As an important branch of unsupervised learning, deep clustering has seen substantial progress in recent years. However, the majority of current deep clustering methods operate under the assumption of balanced or near-balanced cluster distributions. This assumption contradicts the common long-tailed class distributions in real-world data, leading to severe performance degradation in deep clustering. Although many long-tailed learning methods have been proposed, these approaches typically rely on label information to differentiate treatment across different classes, which renders them inapplicable to deep clustering scenarios. How to re-weight the training of deep clustering models in an unsupervised setting remains an open challenge.
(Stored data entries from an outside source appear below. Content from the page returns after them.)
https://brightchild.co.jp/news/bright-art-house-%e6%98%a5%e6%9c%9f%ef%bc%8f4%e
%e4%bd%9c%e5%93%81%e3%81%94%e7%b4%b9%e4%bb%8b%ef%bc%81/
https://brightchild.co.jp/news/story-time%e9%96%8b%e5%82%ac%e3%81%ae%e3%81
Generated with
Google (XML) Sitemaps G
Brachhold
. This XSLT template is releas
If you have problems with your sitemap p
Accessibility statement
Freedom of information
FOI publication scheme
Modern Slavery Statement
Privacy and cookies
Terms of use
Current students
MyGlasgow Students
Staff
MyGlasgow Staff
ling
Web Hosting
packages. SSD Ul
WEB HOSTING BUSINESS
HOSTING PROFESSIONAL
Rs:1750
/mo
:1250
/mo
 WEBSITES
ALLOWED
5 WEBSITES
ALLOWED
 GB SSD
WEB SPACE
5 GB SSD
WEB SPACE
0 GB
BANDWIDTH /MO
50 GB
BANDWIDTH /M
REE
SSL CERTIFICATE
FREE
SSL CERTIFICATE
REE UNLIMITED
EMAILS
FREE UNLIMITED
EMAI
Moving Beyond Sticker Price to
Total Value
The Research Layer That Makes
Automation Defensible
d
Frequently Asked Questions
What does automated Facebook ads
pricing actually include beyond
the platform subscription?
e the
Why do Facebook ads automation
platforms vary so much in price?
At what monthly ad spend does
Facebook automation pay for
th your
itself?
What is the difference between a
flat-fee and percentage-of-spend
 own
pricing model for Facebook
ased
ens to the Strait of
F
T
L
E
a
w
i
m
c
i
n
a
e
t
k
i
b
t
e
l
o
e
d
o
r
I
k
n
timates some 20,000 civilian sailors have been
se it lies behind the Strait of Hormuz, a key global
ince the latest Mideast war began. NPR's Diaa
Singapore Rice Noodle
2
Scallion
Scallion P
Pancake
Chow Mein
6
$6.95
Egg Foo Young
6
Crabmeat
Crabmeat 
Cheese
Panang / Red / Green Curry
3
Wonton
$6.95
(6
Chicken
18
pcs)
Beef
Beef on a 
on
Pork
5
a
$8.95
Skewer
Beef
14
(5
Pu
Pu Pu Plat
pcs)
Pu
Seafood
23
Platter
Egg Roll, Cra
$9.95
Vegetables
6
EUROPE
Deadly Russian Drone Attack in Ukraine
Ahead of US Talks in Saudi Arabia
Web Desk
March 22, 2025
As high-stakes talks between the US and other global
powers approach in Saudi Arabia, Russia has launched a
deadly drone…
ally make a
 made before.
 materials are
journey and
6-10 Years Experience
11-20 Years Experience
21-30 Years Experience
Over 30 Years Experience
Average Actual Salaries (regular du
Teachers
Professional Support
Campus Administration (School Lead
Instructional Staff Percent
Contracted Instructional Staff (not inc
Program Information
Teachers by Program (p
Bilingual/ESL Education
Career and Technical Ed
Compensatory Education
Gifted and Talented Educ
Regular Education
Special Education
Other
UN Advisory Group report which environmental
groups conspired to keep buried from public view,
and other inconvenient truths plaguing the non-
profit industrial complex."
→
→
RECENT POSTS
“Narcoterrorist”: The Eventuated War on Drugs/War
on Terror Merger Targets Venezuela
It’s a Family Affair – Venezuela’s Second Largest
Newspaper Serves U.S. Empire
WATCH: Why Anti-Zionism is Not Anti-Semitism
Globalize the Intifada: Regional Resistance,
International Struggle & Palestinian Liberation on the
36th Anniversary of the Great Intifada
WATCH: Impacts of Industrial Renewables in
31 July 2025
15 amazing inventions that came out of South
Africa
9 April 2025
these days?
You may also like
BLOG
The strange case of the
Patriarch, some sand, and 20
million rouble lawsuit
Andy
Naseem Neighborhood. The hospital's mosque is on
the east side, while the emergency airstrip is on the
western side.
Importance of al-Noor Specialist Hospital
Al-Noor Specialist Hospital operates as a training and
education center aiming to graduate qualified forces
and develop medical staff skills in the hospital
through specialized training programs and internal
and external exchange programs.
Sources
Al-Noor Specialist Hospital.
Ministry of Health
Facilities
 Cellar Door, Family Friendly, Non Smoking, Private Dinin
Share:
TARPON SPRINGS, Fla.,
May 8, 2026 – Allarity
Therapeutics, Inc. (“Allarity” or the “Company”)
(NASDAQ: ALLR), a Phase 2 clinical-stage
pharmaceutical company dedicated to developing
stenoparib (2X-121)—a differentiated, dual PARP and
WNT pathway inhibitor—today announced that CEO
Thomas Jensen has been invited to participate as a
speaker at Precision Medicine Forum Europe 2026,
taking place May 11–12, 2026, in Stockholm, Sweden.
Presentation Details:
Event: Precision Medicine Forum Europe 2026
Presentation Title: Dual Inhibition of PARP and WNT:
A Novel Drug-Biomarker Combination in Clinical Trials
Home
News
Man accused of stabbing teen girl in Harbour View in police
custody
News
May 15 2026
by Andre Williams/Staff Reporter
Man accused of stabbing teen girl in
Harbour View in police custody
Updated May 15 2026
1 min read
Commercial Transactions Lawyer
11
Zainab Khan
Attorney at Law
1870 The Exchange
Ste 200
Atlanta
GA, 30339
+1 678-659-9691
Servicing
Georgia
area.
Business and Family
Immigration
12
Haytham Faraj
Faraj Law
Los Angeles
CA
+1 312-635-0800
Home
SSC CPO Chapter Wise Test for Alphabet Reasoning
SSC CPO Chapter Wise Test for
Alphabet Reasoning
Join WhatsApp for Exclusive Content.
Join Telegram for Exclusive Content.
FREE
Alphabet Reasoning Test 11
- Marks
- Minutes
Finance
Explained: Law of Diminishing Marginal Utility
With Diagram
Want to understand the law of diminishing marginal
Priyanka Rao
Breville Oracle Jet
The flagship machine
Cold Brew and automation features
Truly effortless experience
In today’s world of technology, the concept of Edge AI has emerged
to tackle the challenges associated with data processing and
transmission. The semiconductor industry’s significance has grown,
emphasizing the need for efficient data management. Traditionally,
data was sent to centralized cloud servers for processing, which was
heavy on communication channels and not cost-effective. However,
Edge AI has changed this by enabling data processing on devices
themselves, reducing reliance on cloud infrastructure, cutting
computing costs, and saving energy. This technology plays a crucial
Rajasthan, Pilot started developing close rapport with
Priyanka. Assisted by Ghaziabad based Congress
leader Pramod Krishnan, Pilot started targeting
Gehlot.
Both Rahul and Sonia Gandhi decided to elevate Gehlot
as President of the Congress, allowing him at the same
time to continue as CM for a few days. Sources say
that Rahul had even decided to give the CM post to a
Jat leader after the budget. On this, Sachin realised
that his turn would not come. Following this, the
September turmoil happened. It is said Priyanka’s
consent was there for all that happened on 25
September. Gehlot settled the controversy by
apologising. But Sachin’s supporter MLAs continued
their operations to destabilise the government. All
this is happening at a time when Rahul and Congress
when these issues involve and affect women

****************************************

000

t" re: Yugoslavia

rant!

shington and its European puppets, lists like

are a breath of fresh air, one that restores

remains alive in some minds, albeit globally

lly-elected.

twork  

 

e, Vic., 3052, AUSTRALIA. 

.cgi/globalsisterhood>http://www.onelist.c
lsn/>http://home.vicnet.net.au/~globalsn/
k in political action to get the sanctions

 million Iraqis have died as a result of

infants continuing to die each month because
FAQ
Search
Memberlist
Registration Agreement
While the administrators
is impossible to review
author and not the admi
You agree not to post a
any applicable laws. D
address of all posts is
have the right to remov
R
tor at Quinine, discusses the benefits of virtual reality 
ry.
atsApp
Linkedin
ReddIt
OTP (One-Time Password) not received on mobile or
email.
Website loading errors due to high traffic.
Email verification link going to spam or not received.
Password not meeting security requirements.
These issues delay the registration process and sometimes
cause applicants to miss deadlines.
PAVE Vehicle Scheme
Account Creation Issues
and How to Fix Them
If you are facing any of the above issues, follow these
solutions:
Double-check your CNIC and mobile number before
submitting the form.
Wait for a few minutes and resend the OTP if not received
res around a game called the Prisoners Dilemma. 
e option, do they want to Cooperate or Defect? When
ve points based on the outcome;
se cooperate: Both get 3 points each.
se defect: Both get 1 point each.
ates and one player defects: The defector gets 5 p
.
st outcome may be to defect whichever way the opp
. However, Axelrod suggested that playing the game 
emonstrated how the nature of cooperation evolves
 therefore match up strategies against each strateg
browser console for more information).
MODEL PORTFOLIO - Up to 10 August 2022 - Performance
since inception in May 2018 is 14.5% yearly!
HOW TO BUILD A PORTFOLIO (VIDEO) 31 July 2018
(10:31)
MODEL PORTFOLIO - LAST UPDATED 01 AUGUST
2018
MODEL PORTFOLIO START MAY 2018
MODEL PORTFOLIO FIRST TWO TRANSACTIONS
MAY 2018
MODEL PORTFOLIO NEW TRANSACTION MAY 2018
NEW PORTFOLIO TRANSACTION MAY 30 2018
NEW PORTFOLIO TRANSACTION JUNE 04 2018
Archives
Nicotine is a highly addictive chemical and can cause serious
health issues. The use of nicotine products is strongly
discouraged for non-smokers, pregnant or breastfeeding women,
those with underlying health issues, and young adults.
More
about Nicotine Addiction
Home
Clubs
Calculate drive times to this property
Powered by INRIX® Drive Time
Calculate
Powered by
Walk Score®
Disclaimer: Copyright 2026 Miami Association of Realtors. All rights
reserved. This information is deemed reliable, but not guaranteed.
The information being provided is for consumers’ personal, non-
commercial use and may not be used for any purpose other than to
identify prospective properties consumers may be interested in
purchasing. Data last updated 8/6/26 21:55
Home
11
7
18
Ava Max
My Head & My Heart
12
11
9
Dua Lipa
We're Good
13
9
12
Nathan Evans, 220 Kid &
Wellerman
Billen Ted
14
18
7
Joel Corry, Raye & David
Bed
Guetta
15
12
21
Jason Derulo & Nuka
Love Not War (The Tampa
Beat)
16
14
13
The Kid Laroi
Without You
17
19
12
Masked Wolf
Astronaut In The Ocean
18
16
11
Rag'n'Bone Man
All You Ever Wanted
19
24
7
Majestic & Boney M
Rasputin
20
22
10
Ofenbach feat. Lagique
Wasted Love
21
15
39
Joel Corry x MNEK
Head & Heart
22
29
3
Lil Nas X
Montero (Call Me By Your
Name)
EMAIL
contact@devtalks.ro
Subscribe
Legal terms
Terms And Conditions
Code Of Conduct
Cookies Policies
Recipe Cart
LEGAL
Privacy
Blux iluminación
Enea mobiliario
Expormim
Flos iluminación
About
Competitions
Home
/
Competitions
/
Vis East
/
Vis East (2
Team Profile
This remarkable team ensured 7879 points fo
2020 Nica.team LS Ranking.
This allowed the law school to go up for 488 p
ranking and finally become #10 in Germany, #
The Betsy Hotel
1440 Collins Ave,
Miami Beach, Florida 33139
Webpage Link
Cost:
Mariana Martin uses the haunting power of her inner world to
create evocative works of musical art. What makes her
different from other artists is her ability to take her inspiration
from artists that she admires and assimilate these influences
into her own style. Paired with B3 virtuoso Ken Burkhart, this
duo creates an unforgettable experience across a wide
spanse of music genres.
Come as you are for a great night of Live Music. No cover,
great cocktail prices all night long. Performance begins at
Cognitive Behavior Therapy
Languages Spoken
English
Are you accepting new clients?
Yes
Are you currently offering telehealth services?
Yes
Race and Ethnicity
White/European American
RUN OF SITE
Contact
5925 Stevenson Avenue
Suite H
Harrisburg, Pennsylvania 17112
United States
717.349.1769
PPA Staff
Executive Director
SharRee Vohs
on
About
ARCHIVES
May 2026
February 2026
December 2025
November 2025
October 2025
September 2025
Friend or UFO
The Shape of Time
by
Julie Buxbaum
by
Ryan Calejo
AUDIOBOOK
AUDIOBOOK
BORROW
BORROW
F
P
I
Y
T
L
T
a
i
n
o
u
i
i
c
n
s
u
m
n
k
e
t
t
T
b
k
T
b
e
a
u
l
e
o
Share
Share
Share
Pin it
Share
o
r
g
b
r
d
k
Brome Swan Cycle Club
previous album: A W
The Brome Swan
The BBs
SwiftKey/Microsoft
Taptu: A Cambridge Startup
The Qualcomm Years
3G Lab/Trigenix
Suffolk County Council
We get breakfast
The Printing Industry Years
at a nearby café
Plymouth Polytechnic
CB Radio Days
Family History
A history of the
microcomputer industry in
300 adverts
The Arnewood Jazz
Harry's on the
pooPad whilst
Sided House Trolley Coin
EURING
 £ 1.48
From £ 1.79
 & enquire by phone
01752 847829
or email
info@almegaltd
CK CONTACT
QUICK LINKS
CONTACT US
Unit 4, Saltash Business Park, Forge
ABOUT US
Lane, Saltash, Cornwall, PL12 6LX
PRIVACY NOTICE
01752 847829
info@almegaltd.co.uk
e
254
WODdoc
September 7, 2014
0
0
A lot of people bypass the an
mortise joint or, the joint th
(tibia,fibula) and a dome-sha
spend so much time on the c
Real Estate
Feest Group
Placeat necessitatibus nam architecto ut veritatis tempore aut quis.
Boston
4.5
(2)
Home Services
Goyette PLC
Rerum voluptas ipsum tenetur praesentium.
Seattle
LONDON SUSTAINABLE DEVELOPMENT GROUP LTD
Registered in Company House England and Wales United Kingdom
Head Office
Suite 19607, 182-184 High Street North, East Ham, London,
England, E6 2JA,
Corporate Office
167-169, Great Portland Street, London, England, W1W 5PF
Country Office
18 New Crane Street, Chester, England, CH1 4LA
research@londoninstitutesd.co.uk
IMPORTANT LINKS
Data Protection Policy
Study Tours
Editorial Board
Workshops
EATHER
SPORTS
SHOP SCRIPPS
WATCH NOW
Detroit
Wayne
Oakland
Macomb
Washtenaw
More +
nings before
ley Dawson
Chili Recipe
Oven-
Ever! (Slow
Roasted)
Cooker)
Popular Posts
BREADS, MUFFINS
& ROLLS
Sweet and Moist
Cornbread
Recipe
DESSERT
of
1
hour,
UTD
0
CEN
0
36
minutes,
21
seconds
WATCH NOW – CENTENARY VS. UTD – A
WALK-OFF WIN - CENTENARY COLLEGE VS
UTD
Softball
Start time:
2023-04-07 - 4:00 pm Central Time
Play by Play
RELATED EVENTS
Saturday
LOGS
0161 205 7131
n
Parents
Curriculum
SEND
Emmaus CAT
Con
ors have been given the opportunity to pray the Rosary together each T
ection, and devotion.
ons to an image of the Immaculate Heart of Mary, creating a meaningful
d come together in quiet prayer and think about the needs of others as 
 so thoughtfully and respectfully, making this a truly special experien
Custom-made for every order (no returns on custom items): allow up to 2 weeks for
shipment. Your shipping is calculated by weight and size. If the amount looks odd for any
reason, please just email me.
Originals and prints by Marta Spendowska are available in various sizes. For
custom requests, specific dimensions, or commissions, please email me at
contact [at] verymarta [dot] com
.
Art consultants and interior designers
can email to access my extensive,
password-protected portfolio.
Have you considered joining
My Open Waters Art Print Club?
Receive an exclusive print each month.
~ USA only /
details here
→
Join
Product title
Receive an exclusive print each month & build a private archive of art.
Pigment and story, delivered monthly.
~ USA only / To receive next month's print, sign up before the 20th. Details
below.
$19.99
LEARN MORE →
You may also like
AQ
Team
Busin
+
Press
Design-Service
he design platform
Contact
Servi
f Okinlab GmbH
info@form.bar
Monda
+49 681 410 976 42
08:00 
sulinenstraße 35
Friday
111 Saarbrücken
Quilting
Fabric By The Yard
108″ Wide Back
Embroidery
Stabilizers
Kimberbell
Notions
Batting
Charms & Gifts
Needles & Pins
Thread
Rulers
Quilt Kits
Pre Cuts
To address this, we propose a mini-cluster guided long-tailed deep clustering method, termed MiniClustering. We introduce a specialized clustering head that divide data into much more clusters than the target number of clusters. These predicted clusters are referred to as mini-clusters. The mini-cluster-level predictions serve as the guide for estimating the appropriate weights for classes with varying degrees of long-tailedness. The weights are then incorporated to re-weight the self-training loss in model training. In this way, we can mitigate model bias by re-weighting gradients from different classes. We evaluate our method on multiple benchmark datasets with different imbalance ratios to demonstrate its effectiveness. Further, our method can be readily applied to the downstream of existing unsupervised representation learning frameworks for long-tailed deep clustering. It can also adapt label-dependent long-tailed learning methods to unsupervised clustering tasks by leveraging the estimated weights. The code is available in the Supplementary Material.